Inform have have a cut-off length of 32 characters when to store the string in high strings area instead of inline in the z-code. The opcode for printing inline text takes less space and inline strings waste less memory for versions 4 onward due to packed addressing for high strings. The cut-off length can be modified with the compiler switch $ZCODE_MAX_INLINE_STRING.
Beware that very long inline strings could lead Inform to construct jumps larger than 8192, which are a “branch out of range” compile error.
ZAbbrevMaker has a switch, --onlyrefactor, to generate a list of all strings or part of string that appears multiple times in the text. For example this game produces this (extract):
Long repeated strings:
3x106 z-chars (~ 134 bytes), ( end ) ". Of course, if someone brought me a tasty treat I might be inclined to do them a favour in return.~"
2x106 z-chars (~ 71 bytes), ( full ) " out of your hands, then briefly considers it before dropping it dismissively. ~Is that all ye got?~"
2x 99 z-chars (~ 66 bytes), ( full ) "The safety railing cannot be traversed.
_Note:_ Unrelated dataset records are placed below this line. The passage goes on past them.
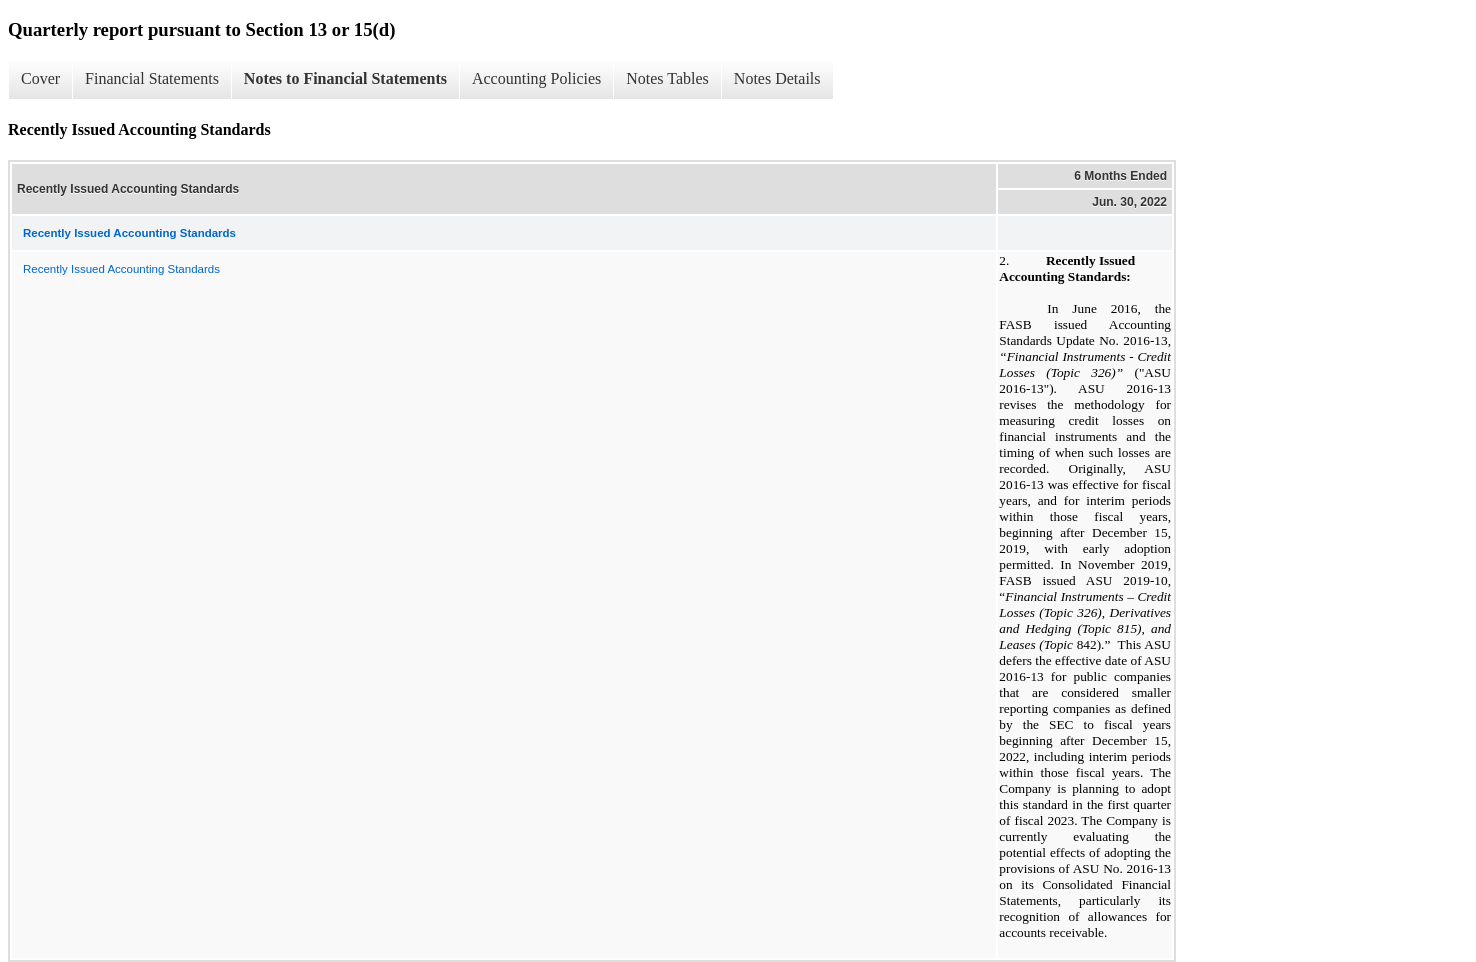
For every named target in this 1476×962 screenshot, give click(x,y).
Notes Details (777, 78)
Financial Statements (152, 78)
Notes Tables (667, 78)
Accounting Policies (536, 78)
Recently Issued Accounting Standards (121, 269)
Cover (40, 78)
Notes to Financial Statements (345, 78)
It wouldn't be much of a ~safety~ railing otherwise."
2x 94 z-chars (~ 53 bytes), (mixed ) ", although it does feel like if you pushed it then it would return to its original position."
...
If we replace the string ". Of course, if someone brought me a tasty treat I might be inclined to do them a favour in return.~" with a constant, regenerate abbreviations and recompile, we get and saves 134 bytes.
You really should do a test with the abbrevation list generated by inform -u $MAX_ABBREVS=96. That would let you directly compare Inform’s 96-list with ZAbbrevMaker’s 96-list.
That is true. (The line is #define MAX_ABBREV_LENGTH 64.) I don’t think the question of that limit has come up before.
I guess the thinking was that the author would notice large shared chunks of text and turn them into string constants or routines. The abbreviation mechanism was (notionally) for finding little pieces of text that were too common or annoying to do that for.
Do you think it’s worth making that a dynamic allocation?
That’s correct. The sensible thing would be to refactor and convert them to string constants or routines.
On the other hand, what harm would it create for Inform6 to allow longer abbreviations? As far as I know there’s no restrictions to the length in the z-machine standards. One idea could be to allow longer abbreviations than MAX_ABBREV_LENGTH but issue a warning when an abbreviation exceeds it?
I’m gonna limit abbreviations to 64 characters in next version when producing for Inform6, but make it adjustable.
Like with a lot of the I6 compiler’s limits, it was designed to save memory on machines with very little RAM. It’s not a problem for the generated Z-code, and nowadays, I don’t think anyone would notice the difference if it was raised from 64 to 1024 or whatever. (But it has to be an error rather than a warning because, if I understand right, it would overflow an internal buffer in the compiler.)
Note that this is a 64 byte limit, not a 64 character limit.
Both of the below are too long
! the letter 'é' 23 times
Abbreviate "@'e@'e@'e@'e@'e@'e@'e@'e@'e@'e@'e@'e@'e@'e@'e@'e@'e@'e@'e@'e@'e@'e@'e";
! the letter 'a' 64 times
Abbreviate "aaaaaaaaaaaaaaaaaaaaaaaaaaaaaaaaaaaaaaaaaaaaaaaaaaaaaaaaaaaaaaaa";
I understand how the current MAX_ABBREV_LENGTH is/was useful to keep memory usage down while running the compiler, but I’m not sure limiting abbreviations based on memory used while compiling is a useful metric for a user creating a game.
Some sort of (possibly adjustable) limit would be nice (in both Inform and ZAbbrevMaker), at least as a warning, because long repeated strings probably shouldn’t be abbreviations.
If there’re long repeated strings, they should definitely be converted to constants or refactored to routines. A warning in ZAbbrevMaker when one or more abbreviations exceed a limit is a fair compromise (I think a hard limit that generates an error is unnecessary, because long abbreviations are perfecly legal to use by the standards.)